Your goal: For each line below, print it again exactly as shown.
Exercise materials below:
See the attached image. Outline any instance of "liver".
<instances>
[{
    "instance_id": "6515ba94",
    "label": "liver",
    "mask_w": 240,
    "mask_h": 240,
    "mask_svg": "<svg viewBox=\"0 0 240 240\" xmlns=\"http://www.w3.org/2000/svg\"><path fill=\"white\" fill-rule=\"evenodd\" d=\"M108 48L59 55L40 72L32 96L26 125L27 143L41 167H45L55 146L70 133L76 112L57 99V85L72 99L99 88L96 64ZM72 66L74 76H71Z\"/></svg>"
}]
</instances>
End of Exercise materials.
Answer box:
See the attached image. Outline any instance of "liver".
<instances>
[{
    "instance_id": "6515ba94",
    "label": "liver",
    "mask_w": 240,
    "mask_h": 240,
    "mask_svg": "<svg viewBox=\"0 0 240 240\" xmlns=\"http://www.w3.org/2000/svg\"><path fill=\"white\" fill-rule=\"evenodd\" d=\"M108 48L59 55L40 72L32 96L26 125L27 143L41 167H45L55 146L70 133L76 112L57 99V85L72 99L99 88L96 64ZM72 66L74 76H71Z\"/></svg>"
}]
</instances>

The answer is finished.